Elizabeth Deal was the daughter of Ralph C. Deal, professor of Foreign Languages & Literatures from 1923 to 1945. She graduated from ECTC in 1930. Ms. Deal taught school for about three years and then moved back to Greenville to work at the hospital. As a faculty daughter she was familiar with the second generation of faculty and administration of the college. In this oral history she talks about several faculty members and gives insights into the Leon Meadows trial.
Items not included here are details about the Ronald Slay, E.L. Henderson and Leon Meadows families and her work with the hospital.
In part three Miss Deal discusses student life, faculty housing and social life, athletics and summer school.
and Elizabeth Deal Oral History Part 2.
Deal: Well, I can't tell you a lot about Dr. Messick. But I'll tell you one thing. I think he was good with public relations. He did a whole lot for that. When he met people, he remembered them. That was one thing that I didn't notice about his successor.
Bratton: That's true.
Deal: Dr. Messick really had nice manners and he was just so good for the college. At that time I was more active in the alumni association than I am now. It was smaller. We all felt that he did a great deal for the college.
Bratton: I think the college really came back quickly. Of course, right after the war there was a big boom in student enrollment.

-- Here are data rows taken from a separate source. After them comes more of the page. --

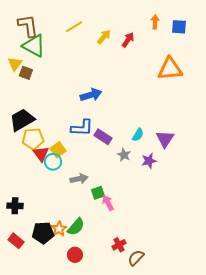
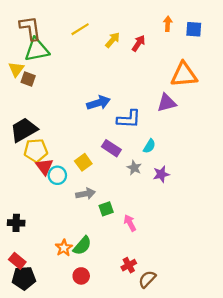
green triangle: (34, 46) -> (37, 50), turned -40
blue L-shape: (82, 128) -> (129, 119), moved
purple triangle: (165, 139) -> (167, 103), moved, turned 42
yellow square: (58, 150) -> (83, 162), moved
pink arrow: (108, 203) -> (130, 223), moved
black pentagon: (43, 233) -> (24, 278), moved

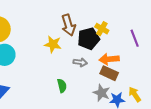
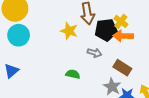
orange arrow: (109, 59) -> (123, 36), moved
green semicircle: (62, 86) -> (73, 74), turned -72

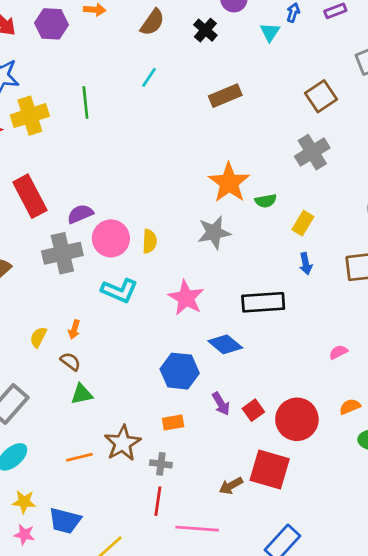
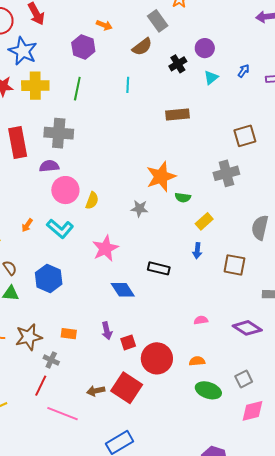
purple hexagon: (51, 24) -> (83, 47), moved
cyan triangle: (270, 32) -> (211, 77), moved
cyan line: (149, 77) -> (128, 85), turned -49
gray star: (214, 232) -> (139, 208), size x0.7
gray cross: (62, 253) -> (59, 133), moved
black rectangle: (263, 302) -> (159, 268), size x0.7
orange arrow: (74, 330) -> (27, 225), moved
blue hexagon: (180, 371) -> (49, 278), moved

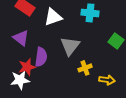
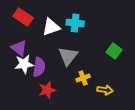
cyan cross: (90, 13) -> (75, 23), moved
red star: (27, 67) -> (47, 90), moved
white star: (20, 80) -> (24, 64), moved

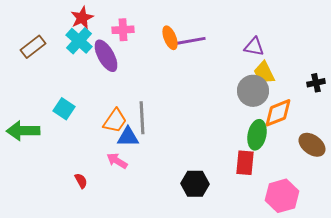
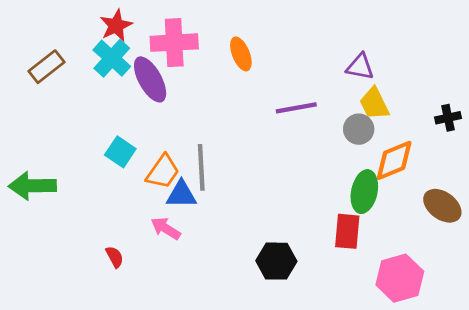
pink cross: (123, 30) -> (174, 43), size x1.5
purple line: (191, 41) -> (296, 108), moved
gray circle: (253, 91) -> (359, 129), size x0.7
cyan square: (64, 109) -> (120, 152), moved

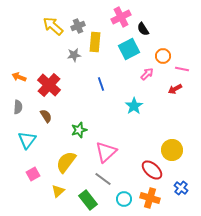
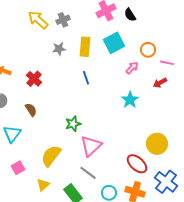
black semicircle: (143, 29) -> (130, 15), moved
yellow rectangle: (95, 42) -> (85, 47), moved
red cross: (49, 85) -> (34, 79), size x0.7
cyan star: (134, 106) -> (130, 100), moved
green star: (79, 130) -> (73, 124), moved
blue cross: (181, 188) -> (166, 182), size x1.6

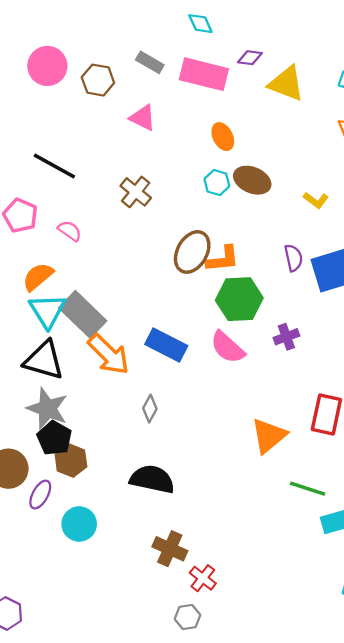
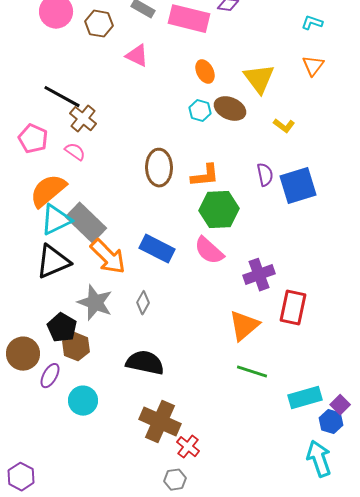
yellow triangle: (286, 84) -> (259, 79), moved, turned 32
brown cross: (136, 192) -> (83, 119), moved
brown ellipse: (192, 252) -> (159, 168), moved, turned -30
orange semicircle: (38, 277) -> (48, 191), size x1.4
cyan triangle: (47, 311) -> (56, 220), turned 36
purple cross: (286, 337) -> (259, 275), moved, size x1.4
black triangle: (44, 360) -> (53, 262), turned -39
gray star: (47, 409) -> (95, 303), moved
green line: (308, 489) -> (252, 372), moved
brown cross: (170, 549) -> (160, 422), size x1.4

Deal: When I was in high school and college, Mrs. Wright always had faculty children to help serve when she entertained. If she had a reception she had us help. She was a lovely hostess. She would entertain the faculty or some of the townspeople. When the Messicks came, Mrs. Messick entertained the townspeople too, and often she would invite people like me who had no connection with the college at all. She would have a group of people in every now and then for tea in the afternoon or something. It meant a whole lot to us. She helped him a great deal I think, in that respect.
Bratton: He had a lot of friends in the town.
Deal: Yes, he did and she did too.
When they were first here, she had a big entertainment she had to do. I don't know what it was. We had lots of camellias where we lived at the other place and Mother sent her a big box of them. Mrs. Messick never forgot it as long as she lived. She would mention every now and then how much it had meant to her to have those camellias at that time. She was just a very thoughtful and kind person and a very gracious hostess.
Bratton: Being the wife of the president is a full-time job.
Deal: It really is and I think the current one is too.
Bratton: Yes. She is an excellent one.
Deal: I like Mrs. Howell a great deal.
Bratton: Wasn't Dr. Meadows wife on the faculty?
Deal: His second wife was.
Bratton: Well, his first wife was too.
Deal: I didn't know that. His second wife taught at Wahl-Coates. She taught sixth or seventh grade. It wasn't called Wahl-Coates then.
Bratton: Well, did they entertain a lot?
Deal: She entertained, but her background was not the same as Mrs. Wright's. She didn't entertain in the same manner. They didn't entertain as much as the Wrights or some of those who came later. I know they entertained the faculty and other things that they had to do. I think she was awfully nervous about it. My sister was the age of one of their girls, Elizabeth I think was near her age, and they would tell her that it wasn't nearly the pleasure that it had been with Mrs. Wright. It was a little tense. Mrs. Wright would come in and tell you what to do and then she was gone. You did it. I enjoyed helping and being associated with Mrs. Wright. I wasn't as closely associated with Mrs. Meadows, because I was working then. My sister was. She saw more of them. I really felt sorry for her. I don't think she knew anything about his business deals or any of those things. There was a great deal of sympathy for her and she didn't know it. She just blocked herself out from everybody after that.
Bratton: She did?
Deal: Yes. When she came back here to see about the property, nobody ever saw her unless they just happened to pass her on the street. It was sad, because she had many sympathizers. Nobody felt that she had anything to do with his problems. It was just real sad, I think.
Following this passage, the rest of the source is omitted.